You referred to one of my earlier answers as an example for PDFBox which did not work for you. Indeed, as already explained in that answer it was a surprise to see that code match anything beyond single words as the callers of the routine overridden there gave the impression of calling it word-by-word. Thus, anything spanning more than a single line indeed hardly could be expected to be found.

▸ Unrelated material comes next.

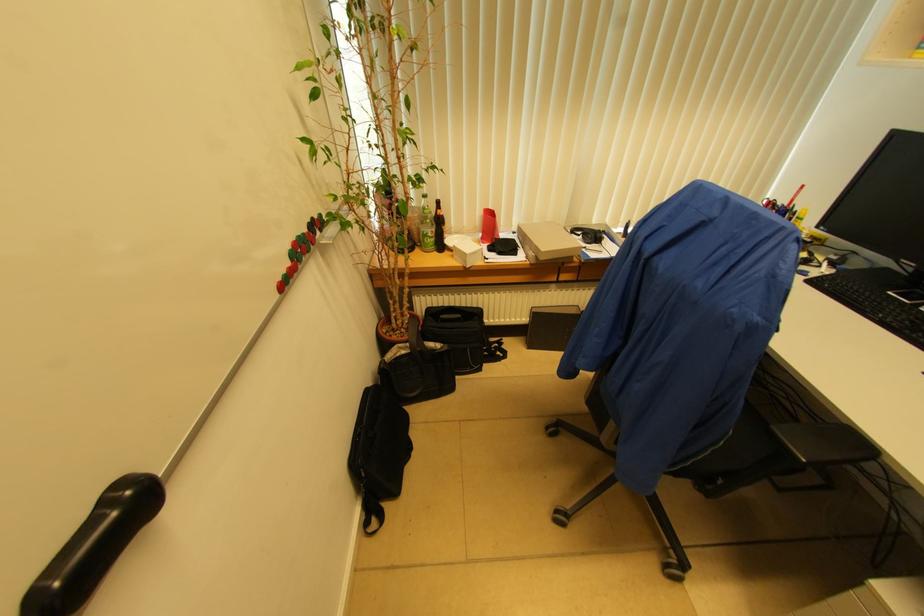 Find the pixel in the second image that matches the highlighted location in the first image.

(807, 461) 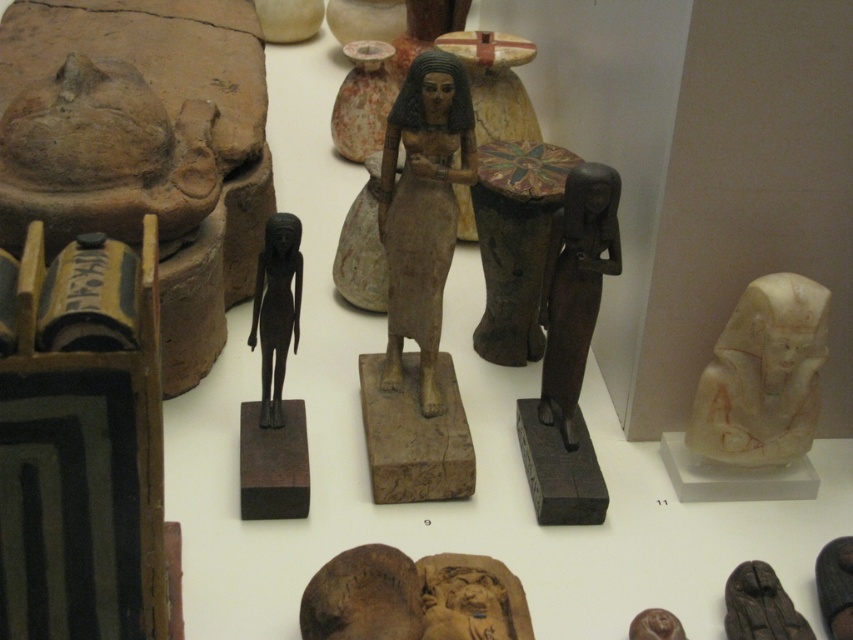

But one can improve that example in quite a natural manner to allow searches across line borders, assuming lines are split at spaces. Replace the method findSubwords
by this improved version:
List findSubwordsImproved(PDDocument document, int page, String searchTerm) throws IOException
{
final List allTextPositions = new ArrayList<>();
PDFTextStripper stripper = new PDFTextStripper()
{
@Override
protected void writeString(String text, List textPositions) throws IOException
{
allTextPositions.addAll(textPositions);
super.writeString(text, textPositions);
}
@Override
protected void writeLineSeparator() throws IOException {
if (!allTextPositions.isEmpty()) {
TextPosition last = allTextPositions.get(allTextPositions.size() - 1);
if (!" ".equals(last.getUnicode())) {
Matrix textMatrix = last.getTextMatrix().clone();
textMatrix.setValue(2, 0, last.getEndX());
textMatrix.setValue(2, 1, last.getEndY());
TextPosition separatorSpace = new TextPosition(last.getRotation(), last.getPageWidth(), last.getPageHeight(),
textMatrix, last.getEndX(), last.getEndY(), last.getHeight(), 0, last.getWidthOfSpace(), " ",
new int[] {' '}, last.getFont(), last.getFontSize(), (int) last.getFontSizeInPt());
allTextPositions.add(separatorSpace);
}
}
super.writeLineSeparator();
}
};
stripper.setSortByPosition(true);
stripper.setStartPage(page);
stripper.setEndPage(page);
stripper.getText(document);
final List hits = new ArrayList();
TextPositionSequence word = new TextPositionSequence(allTextPositions);
String string = word.toString();
int fromIndex = 0;
int index;
while ((index = string.indexOf(searchTerm, fromIndex)) > -1)
{
hits.add(word.subSequence(index, index + searchTerm.length()));
fromIndex = index + 1;
}
return hits;
}
(SearchSubword method)
Here we collect all TextPosition
entries, we actually even add virtual such entries representing a space whenever a line break is added by PDFBox. As soon as the whole page is rendered, we search the collection of all these text positions.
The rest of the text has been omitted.